_WHAT YOU HAVE TO DO_. Go through the records and set each one down exactly, skipping any picture.

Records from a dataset
——————

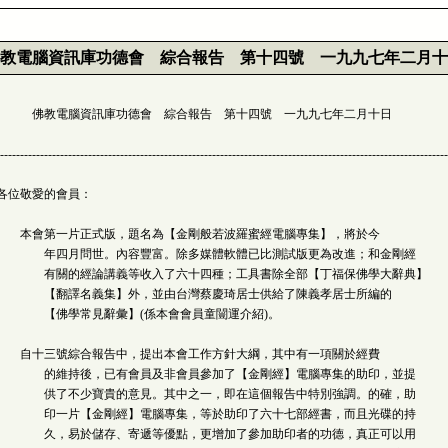
教電腦資訊庫功德會 綜合報告 第十四號 一九九七年二月十
佛教電腦資訊庫功德會 綜合報告 第十四號 一九九七年二月十日
----------------------------------------------------------------------------------------------------------------
各位敬愛的會員：
本會第一片正式版，題名為【金剛般若波羅蜜經電腦專集】，將於今
年四月問世。內容豐富。除多媒體軟體已比測試版更為改進；和金剛經
有關的經論講義等收入了六十四種；工具書除全部【丁福保佛學大辭典】
【翻譯名義集】外，並由台灣蔡慶琦居士供給了陳義孝居士所編的
【佛學常見辭彙】(係本會會員童闓運介紹)。
自十三號綜合報告中，提出本會工作方針大綱，其中有一項關於經費
的維持後，已有會員及非會員參加了【金剛經】電腦專集的助印，並提
供了不少寶貴的意見。其中之一，即在這個報告中特別強調。的確，助
印一片【金剛經】電腦專集，等於助印了六十七部經書，而且光碟的持
久，易於儲存、寄遞等優點，更增加了參加助印者的功德，真正可以用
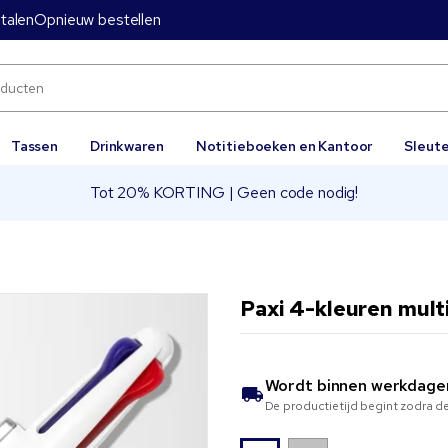
etalen
Opnieuw bestellen
Tassen
Drinkwaren
Notitieboeken en Kantoor
Sleut
Tot 20% KORTING | Geen code nodig!
n
Paxi 4-kleuren mult
Wordt binnen
werkdage
De productietijd begint zodra de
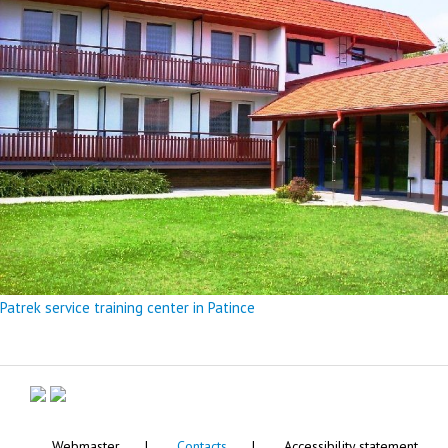
Patrek service training center in Patince
Webmaster
Contacts
Accessibility statement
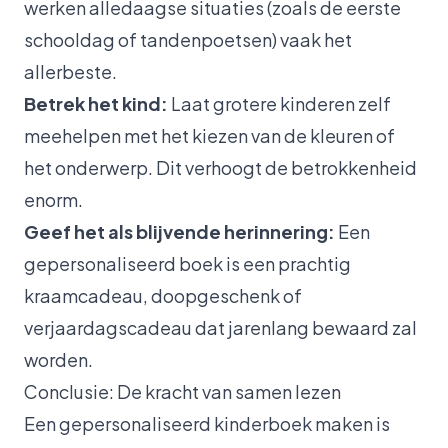
werken alledaagse situaties (zoals de eerste
schooldag of tandenpoetsen) vaak het
allerbeste.
Betrek het kind:
Laat grotere kinderen zelf
meehelpen met het kiezen van de kleuren of
het onderwerp. Dit verhoogt de betrokkenheid
enorm.
Geef het als blijvende herinnering:
Een
gepersonaliseerd boek is een prachtig
kraamcadeau, doopgeschenk of
verjaardagscadeau dat jarenlang bewaard zal
worden.
Conclusie: De kracht van samen lezen
Een gepersonaliseerd kinderboek maken is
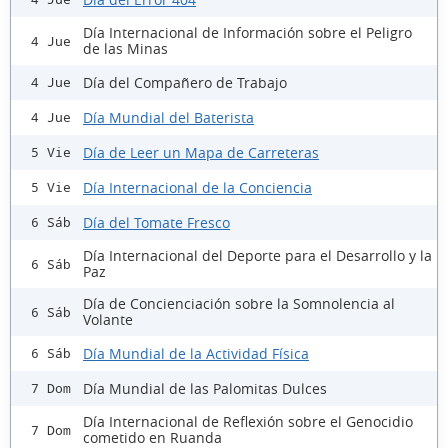
Día Internacional de Información sobre el Peligro
4 Jue
de las Minas
Día del Compañero de Trabajo
4 Jue
Día Mundial del Baterista
4 Jue
Día de Leer un Mapa de Carreteras
5 Vie
Día Internacional de la Conciencia
5 Vie
Día del Tomate Fresco
6 Sáb
Día Internacional del Deporte para el Desarrollo y la
6 Sáb
Paz
Día de Concienciación sobre la Somnolencia al
6 Sáb
Volante
Día Mundial de la Actividad Física
6 Sáb
Día Mundial de las Palomitas Dulces
7 Dom
Día Internacional de Reflexión sobre el Genocidio
7 Dom
cometido en Ruanda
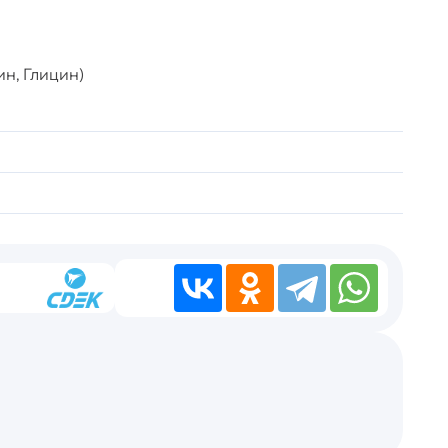
н, Глицин)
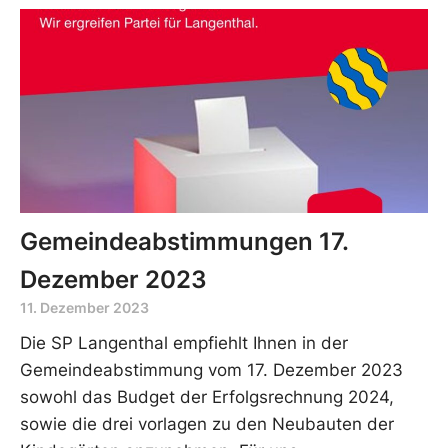
Gemeindeabstimmungen 17.
Dezember 2023
11. Dezember 2023
Die SP Langenthal empfiehlt Ihnen in der
Gemeindeabstimmung vom 17. Dezember 2023
sowohl das Budget der Erfolgsrechnung 2024,
sowie die drei vorlagen zu den Neubauten der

——————

_REPLY_.
教電腦資訊庫功德會 綜合報告 第十四號 一九九七年二月十
佛教電腦資訊庫功德會 綜合報告 第十四號 一九九七年二月十日
----------------------------------------------------------------------------------------------------------------
各位敬愛的會員：
本會第一片正式版，題名為【金剛般若波羅蜜經電腦專集】，將於今
年四月問世。內容豐富。除多媒體軟體已比測試版更為改進；和金剛經
有關的經論講義等收入了六十四種；工具書除全部【丁福保佛學大辭典】
【翻譯名義集】外，並由台灣蔡慶琦居士供給了陳義孝居士所編的
【佛學常見辭彙】(係本會會員童闓運介紹)。
自十三號綜合報告中，提出本會工作方針大綱，其中有一項關於經費
的維持後，已有會員及非會員參加了【金剛經】電腦專集的助印，並提
供了不少寶貴的意見。其中之一，即在這個報告中特別強調。的確，助
印一片【金剛經】電腦專集，等於助印了六十七部經書，而且光碟的持
久，易於儲存、寄遞等優點，更增加了參加助印者的功德，真正可以用
etalen
Opnieuw bestellen
Tassen
Drinkwaren
Notitieboeken en Kantoor
Sleut
Tot 20% KORTING | Geen code nodig!
n
Paxi 4-kleuren mult
Wordt binnen
werkdage
De productietijd begint zodra de
Patrek service training center in Patince
Webmaster
Contacts
Accessibility statement
werken alledaagse situaties (zoals de eerste
schooldag of tandenpoetsen) vaak het
allerbeste.
Betrek het kind:
Laat grotere kinderen zelf
meehelpen met het kiezen van de kleuren of
het onderwerp. Dit verhoogt de betrokkenheid
enorm.
Geef het als blijvende herinnering:
Een
gepersonaliseerd boek is een prachtig
kraamcadeau, doopgeschenk of
verjaardagscadeau dat jarenlang bewaard zal
worden.
Conclusie: De kracht van samen lezen
Een gepersonaliseerd kinderboek maken is
Día Internacional de Información sobre el Peligro
4 Jue
de las Minas
Día del Compañero de Trabajo
4 Jue
Día Mundial del Baterista
4 Jue
Día de Leer un Mapa de Carreteras
5 Vie
Día Internacional de la Conciencia
5 Vie
Día del Tomate Fresco
6 Sáb
Día Internacional del Deporte para el Desarrollo y la
6 Sáb
Paz
Día de Concienciación sobre la Somnolencia al
6 Sáb
Volante
Día Mundial de la Actividad Física
6 Sáb
Día Mundial de las Palomitas Dulces
7 Dom
Día Internacional de Reflexión sobre el Genocidio
7 Dom
cometido en Ruanda
н, Глицин)
Gemeindeabstimmungen 17.
Dezember 2023
11. Dezember 2023
Die SP Langenthal empfiehlt Ihnen in der
Gemeindeabstimmung vom 17. Dezember 2023
sowohl das Budget der Erfolgsrechnung 2024,
sowie die drei vorlagen zu den Neubauten der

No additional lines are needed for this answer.